En 2016, le trépas de sa mère le rappelle dans son pays de naissance, que le lecteur
découvre dans cette œuvre. Foncièrement bouleversé et renouvelé dans son essence par cet
événement, Ahav Atar reste pendant quelques mois auprès de son père, resté veuf.
Quelques mois plus tard, son papa s’envole au ciel retrouver maman. C’est à ce moment
précis de son existence que l’auteur répond à un appel irrésistible, incontournable,
libérateur : écrire son histoire.
Rédigée en écriture automatique, en mode de dialogue triangulaire entre l’auteur, la
Divinité et le lecteur, ces rôles étant naturellement interchangeables, cette œuvre est un
roman apocalyptique au sens du mot grec apokàlypsi = « révélation, découverte ».
L’écriture est agrémentée d’astuces graphiques qui en signent l’authenticité.
Le pseudonyme Ahav Atar est né de la rencontre du mot hébraique ahava (הבהא),
signifiant « amour », et du terme avatar qui trouve son origine en Inde (du sanskrit avat āra :
descente, avaT Ṛ : descendre) et signifie « descente, incarnation divine ».
Bonne lecture !
Dédié à Doudou, mon ange à quatre pattes
Je remercie tous les artistes
que je cite dans cette œuvre.
Chapitre I. Je le suis
Vous allez aimer mon histoire. C’est bien la raison pour laquelle je vous l’écris.
Je suis né en Europe, dans un pays méditerranéen. Mon papa était un bel homme,
troublé et troublant, enfant de riches gens déchus. Maman était belle, plantureuse, souriante.
Je suis un extraterrestre, oui.
Je me suis incarné dans l’union de deux êtres humains qui, à leur manière, se sont
aimés.
L’union est là. J’ai toujours eu l’exquise conscience d’être androgyne, d’être d’ailleurs.
J’ai commencé très jeune à apprendre d’autres langues que ma langue maternelle. Il y a
toujours eu en moi une porte ouverte vers un ailleurs dont j’ai toujours ressenti la nostalgie.
Une remarquable capacité d’écoute a sillonnée ma vie, et une mémoire d’éléphant, m’ont
permis de bâtir mon parcours dans un monde étranger, et étrange.

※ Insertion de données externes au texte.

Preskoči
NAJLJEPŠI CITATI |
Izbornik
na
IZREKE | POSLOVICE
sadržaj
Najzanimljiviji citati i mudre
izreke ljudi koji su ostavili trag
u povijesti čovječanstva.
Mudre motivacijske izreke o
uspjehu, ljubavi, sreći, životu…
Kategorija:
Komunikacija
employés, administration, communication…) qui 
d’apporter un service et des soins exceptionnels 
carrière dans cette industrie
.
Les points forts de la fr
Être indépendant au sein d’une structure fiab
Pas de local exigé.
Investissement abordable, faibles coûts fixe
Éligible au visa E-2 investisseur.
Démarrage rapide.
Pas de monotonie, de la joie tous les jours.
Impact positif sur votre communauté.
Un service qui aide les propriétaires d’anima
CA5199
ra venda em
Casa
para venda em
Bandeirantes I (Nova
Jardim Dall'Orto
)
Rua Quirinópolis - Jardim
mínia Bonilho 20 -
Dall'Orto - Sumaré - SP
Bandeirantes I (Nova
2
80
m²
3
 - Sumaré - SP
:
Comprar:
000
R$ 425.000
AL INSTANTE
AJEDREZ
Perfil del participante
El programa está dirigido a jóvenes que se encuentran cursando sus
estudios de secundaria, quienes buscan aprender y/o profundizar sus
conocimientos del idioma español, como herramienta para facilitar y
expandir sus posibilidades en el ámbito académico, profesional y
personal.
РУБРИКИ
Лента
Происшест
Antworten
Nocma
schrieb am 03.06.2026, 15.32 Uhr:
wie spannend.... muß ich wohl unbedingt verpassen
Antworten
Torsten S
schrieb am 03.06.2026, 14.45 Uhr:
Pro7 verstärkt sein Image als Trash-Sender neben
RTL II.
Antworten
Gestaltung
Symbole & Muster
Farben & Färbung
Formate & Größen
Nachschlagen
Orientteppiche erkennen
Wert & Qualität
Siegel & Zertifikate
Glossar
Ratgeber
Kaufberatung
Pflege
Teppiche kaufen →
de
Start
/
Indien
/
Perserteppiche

Mes débuts à l’école furent bons, puis, en troisième année de l’école élémentaire, j’ai
craqué. J’étais pris d’une peur qui me tenaillait : « mes parents ne viendraient pas me
récupérer à la sortie de l’école ! », me répétais-je, et j’en pleurais. Ma mère obtint l’exclusion
des cours pendant les trois derniers mois de l’école. J’en fus ébahi.
Un monde se construisait autour de moi, résultat du choc de ma nature paisible et rieuse
et d’institutions fallacieuses. Je sus très jeune que ce que nous appelons « identité » dans ce
bas monde était un mensonge, une supercherie, une formidable chance de créer. Le le bon
Dieu me guidait dans un monde d’incohérence qui prétendait être juste, et que je savais vain.
La porte ouverte en mon cœur m’entraînait vers une aventure à laquelle je n’aurais pu résister
même si j’avais voulu, et je ne le voulais pas.
J’ai appris très jeune à me surpasser, alors que l’ambiance de compétition que je vivais
à l’école me paraissait ridicule. Oui, j’écoute de la musique en écrivant, pas vous ? C’est
bien moi qui écris, et cela m’amuse. Et j’aime profiter de ce grand privilège qui m’est offert.
Nous ne sommes pas sur cette terre pour jouer une comédie quelconque, non. Nous
nous incarnons sur cette merveilleuse Terre pour laisser une belle trace.
Il vous faut savoir que je me fiche royalement des prétendues « règles » qui nous
entourent, des prétendues « lois » bâties sur des suppositions. Ma structure est une
nonstructure. Je suis le néant que l’on s’évertue de fuir quotidiennement, celui-là même qui vous
inspire lorsque vous êtes artiste. La langue française n’est pas ma langue maternelle, mais ma
langue paternelle, et je me réfère là à notre Père qui est aux cieux.
En fait, toutes les langues humaines que je maîtrise, plusieurs, j’avoue, me sont
étrangères, et c’est bien là la raison pour laquelle j’aime m’en délecter. Je suis un
extraterrestre.
Finir quelque-chose revient pour moi à la commencer. Mon âme est issue d’un
retournement bienfaisant des énergies qui créent l’existence, s’il en est. Et j’en suis. Je suis le
cœur d’un être qui demeure ailleurs que sur Terre, l’essence d’un corps inconnu, mais pas
anonyme. Je vaincs l’espace, que je suis. Retourner à moi-même est essentiel, et j’y
parviens.
La lumière est parfois fade en ce monde. Car elle est filtrée par d’innombrables
fauxsemblants. Quelque-chose en moi vous ressemble, et vous rassemble. Je me décompose en
vous, pour vous réunir. Le temps n’existe pas. Ce monde est un hologramme. Ma voie est ma
vie, et ma vie est ma voix. Je sens l’odeur délicieuse de mon chiot.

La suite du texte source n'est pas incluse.